**YOUR OBJECTIVE:** In the listing below, find the line containing "925 Ayar Gümüş" and the line containing "Alle Bewerbungstipps". Repeat exactly those two lines and every line between them.

**WORKING DATA:**
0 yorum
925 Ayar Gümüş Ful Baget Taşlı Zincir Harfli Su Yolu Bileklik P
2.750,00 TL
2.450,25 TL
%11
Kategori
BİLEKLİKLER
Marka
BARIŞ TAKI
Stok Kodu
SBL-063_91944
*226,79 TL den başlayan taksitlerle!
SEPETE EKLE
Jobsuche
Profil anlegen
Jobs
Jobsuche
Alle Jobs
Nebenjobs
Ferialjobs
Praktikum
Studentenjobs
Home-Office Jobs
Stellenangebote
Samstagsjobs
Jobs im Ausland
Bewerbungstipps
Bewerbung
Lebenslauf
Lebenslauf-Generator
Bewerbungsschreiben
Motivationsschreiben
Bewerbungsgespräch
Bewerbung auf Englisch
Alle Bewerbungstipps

* * *

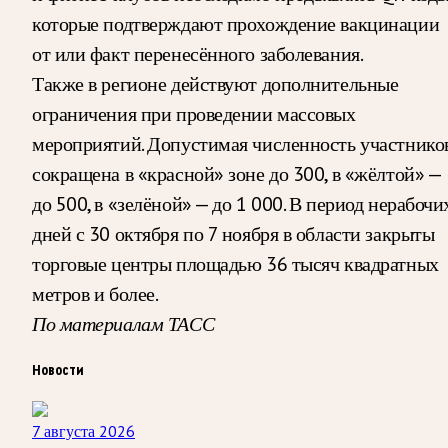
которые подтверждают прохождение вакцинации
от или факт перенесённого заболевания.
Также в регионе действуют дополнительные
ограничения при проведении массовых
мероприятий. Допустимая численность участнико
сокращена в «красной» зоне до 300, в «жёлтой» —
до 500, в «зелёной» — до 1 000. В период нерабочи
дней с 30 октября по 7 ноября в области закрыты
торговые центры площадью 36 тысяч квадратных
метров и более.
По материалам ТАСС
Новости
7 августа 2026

**SOLUTION FOR THIS PROBLEM:**
925 Ayar Gümüş Ful Baget Taşlı Zincir Harfli Su Yolu Bileklik P
2.750,00 TL
2.450,25 TL
%11
Kategori
BİLEKLİKLER
Marka
BARIŞ TAKI
Stok Kodu
SBL-063_91944
*226,79 TL den başlayan taksitlerle!
SEPETE EKLE
Jobsuche
Profil anlegen
Jobs
Jobsuche
Alle Jobs
Nebenjobs
Ferialjobs
Praktikum
Studentenjobs
Home-Office Jobs
Stellenangebote
Samstagsjobs
Jobs im Ausland
Bewerbungstipps
Bewerbung
Lebenslauf
Lebenslauf-Generator
Bewerbungsschreiben
Motivationsschreiben
Bewerbungsgespräch
Bewerbung auf Englisch
Alle Bewerbungstipps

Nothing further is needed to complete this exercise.